* [Aim of the task]:
For these records, count the lines containing the word "Subventionen" and respond with the number alone.

* [Stored data entries]:
━━━━━━

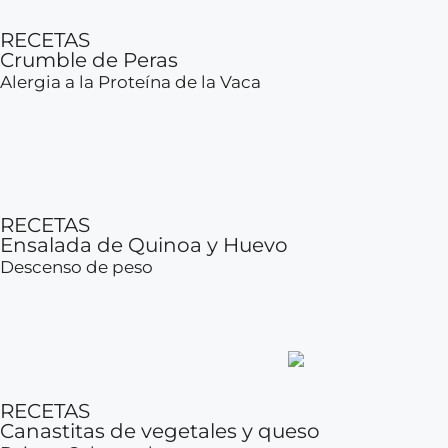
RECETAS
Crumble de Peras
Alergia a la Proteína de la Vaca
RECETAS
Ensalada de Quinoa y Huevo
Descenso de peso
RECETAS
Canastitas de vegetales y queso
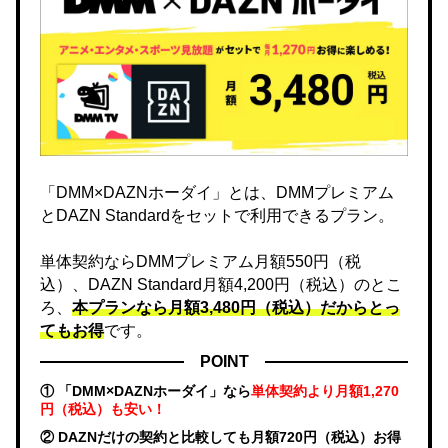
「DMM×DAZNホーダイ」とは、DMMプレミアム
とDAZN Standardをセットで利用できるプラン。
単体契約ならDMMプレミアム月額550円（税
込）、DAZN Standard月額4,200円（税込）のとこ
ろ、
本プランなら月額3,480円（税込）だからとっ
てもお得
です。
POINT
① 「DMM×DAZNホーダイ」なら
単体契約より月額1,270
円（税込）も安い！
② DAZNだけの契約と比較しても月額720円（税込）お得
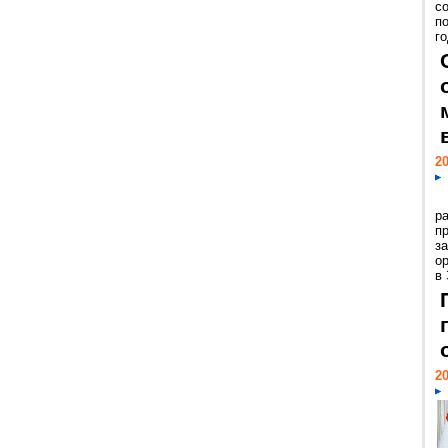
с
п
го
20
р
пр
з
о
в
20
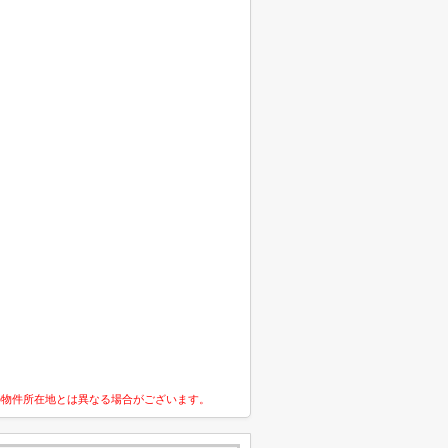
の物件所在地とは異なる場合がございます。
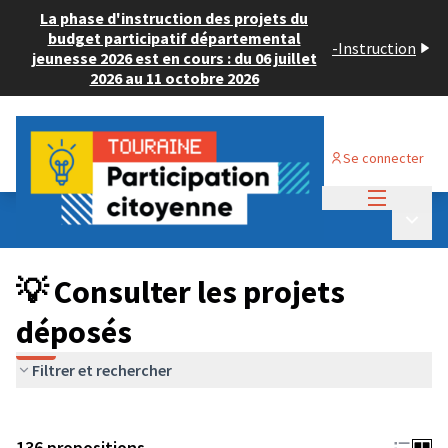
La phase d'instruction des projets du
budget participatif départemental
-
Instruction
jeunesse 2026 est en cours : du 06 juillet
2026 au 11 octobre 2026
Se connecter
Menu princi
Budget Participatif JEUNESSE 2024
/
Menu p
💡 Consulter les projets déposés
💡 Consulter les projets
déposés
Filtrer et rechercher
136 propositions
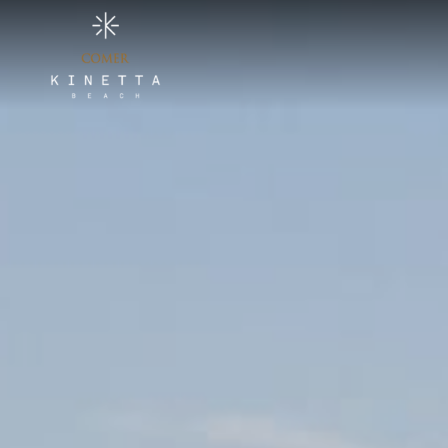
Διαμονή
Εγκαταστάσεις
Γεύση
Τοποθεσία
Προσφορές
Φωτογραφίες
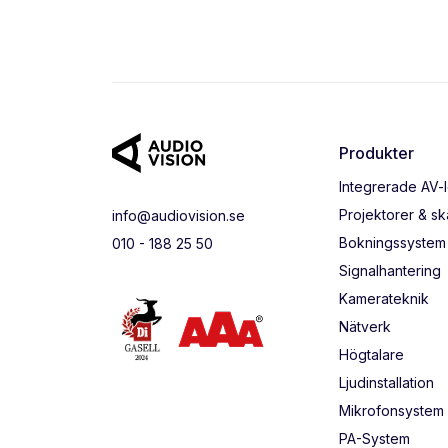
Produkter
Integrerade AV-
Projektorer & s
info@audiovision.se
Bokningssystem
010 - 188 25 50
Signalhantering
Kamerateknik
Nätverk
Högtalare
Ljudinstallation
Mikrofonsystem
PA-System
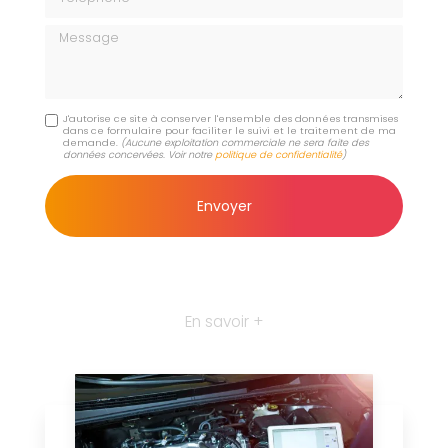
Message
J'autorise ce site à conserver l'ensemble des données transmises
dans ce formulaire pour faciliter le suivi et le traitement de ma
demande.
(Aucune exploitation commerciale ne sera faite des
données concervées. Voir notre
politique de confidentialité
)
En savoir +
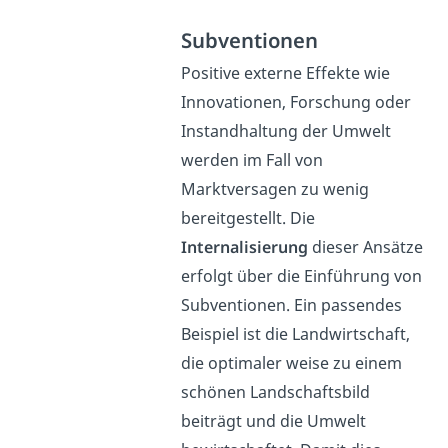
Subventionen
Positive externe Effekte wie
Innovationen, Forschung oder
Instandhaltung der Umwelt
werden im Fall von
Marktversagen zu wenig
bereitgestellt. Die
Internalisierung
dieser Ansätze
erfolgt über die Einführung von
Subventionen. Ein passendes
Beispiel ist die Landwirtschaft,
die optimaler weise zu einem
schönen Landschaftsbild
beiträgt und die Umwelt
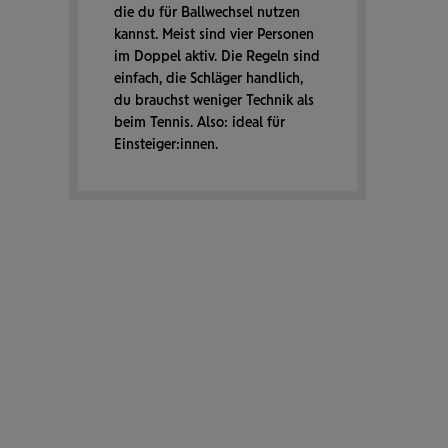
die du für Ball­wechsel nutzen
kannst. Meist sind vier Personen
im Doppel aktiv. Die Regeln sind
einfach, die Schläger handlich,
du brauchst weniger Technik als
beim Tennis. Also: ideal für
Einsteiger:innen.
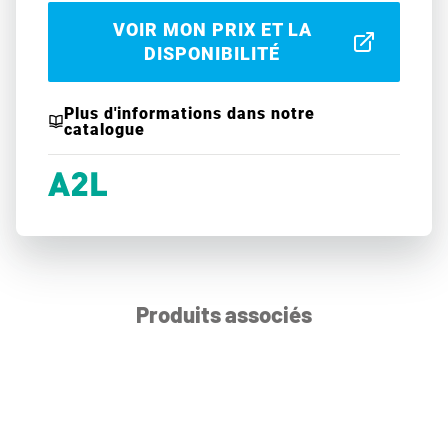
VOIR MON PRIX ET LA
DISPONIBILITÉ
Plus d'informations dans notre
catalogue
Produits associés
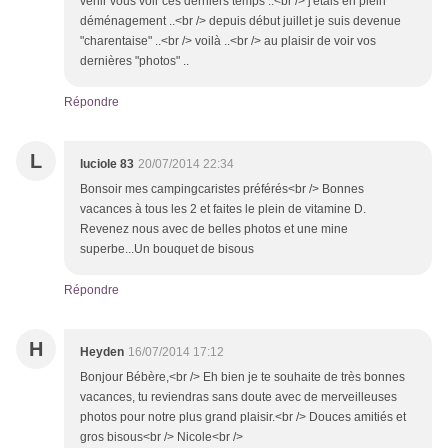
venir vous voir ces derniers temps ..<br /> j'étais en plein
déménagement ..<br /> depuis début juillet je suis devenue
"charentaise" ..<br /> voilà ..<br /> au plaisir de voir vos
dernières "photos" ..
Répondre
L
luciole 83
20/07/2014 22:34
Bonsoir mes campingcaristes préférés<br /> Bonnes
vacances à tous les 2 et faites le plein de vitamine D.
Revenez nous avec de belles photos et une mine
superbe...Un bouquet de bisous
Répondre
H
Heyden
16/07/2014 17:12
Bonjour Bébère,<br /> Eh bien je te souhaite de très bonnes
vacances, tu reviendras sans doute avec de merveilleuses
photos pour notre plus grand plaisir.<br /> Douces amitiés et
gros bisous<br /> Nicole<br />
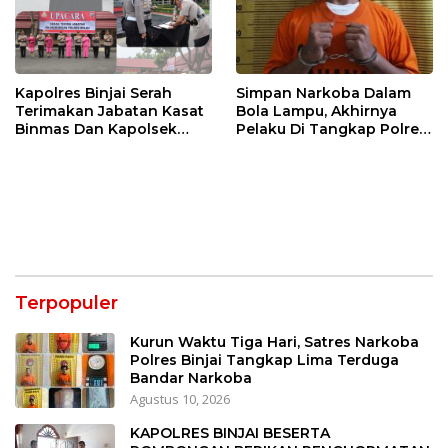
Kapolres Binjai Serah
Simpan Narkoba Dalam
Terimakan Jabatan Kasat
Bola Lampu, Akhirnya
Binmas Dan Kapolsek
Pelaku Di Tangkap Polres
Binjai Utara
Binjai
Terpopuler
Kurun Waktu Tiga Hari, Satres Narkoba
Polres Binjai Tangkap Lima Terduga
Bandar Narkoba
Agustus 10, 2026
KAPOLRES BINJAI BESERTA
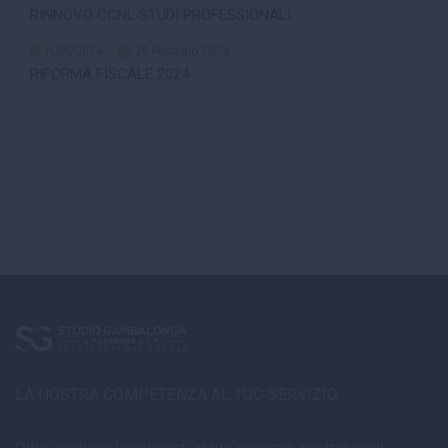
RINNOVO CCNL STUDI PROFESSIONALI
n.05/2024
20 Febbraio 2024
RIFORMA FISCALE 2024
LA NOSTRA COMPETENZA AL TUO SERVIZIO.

━━━━━━

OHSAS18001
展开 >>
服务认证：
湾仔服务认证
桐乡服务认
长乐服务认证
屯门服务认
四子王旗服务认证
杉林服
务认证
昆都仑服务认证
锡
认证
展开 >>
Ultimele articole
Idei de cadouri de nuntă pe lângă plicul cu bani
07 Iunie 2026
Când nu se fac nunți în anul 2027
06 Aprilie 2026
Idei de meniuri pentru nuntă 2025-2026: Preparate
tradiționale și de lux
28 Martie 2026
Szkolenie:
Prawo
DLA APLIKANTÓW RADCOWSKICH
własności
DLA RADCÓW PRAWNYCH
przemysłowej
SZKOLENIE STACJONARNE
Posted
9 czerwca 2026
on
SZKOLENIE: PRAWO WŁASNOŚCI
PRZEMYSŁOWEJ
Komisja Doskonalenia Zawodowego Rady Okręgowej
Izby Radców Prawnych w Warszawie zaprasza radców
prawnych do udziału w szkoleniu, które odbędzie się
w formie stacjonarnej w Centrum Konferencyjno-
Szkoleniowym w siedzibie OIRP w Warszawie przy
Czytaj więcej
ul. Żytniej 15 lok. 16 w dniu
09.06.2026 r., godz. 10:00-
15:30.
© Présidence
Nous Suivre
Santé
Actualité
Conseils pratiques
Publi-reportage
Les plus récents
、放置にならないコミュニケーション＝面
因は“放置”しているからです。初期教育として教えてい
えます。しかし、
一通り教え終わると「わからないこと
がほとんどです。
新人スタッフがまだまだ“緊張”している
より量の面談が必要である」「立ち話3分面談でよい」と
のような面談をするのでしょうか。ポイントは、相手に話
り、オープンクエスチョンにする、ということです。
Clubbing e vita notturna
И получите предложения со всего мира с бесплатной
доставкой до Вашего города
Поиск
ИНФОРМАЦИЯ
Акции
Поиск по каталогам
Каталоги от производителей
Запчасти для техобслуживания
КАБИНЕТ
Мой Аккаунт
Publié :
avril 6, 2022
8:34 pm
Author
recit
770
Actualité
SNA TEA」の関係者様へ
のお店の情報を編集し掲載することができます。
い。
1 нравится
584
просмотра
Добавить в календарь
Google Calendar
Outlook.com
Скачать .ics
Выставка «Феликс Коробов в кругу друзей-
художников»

━━━━━━

* [Task answer]:
2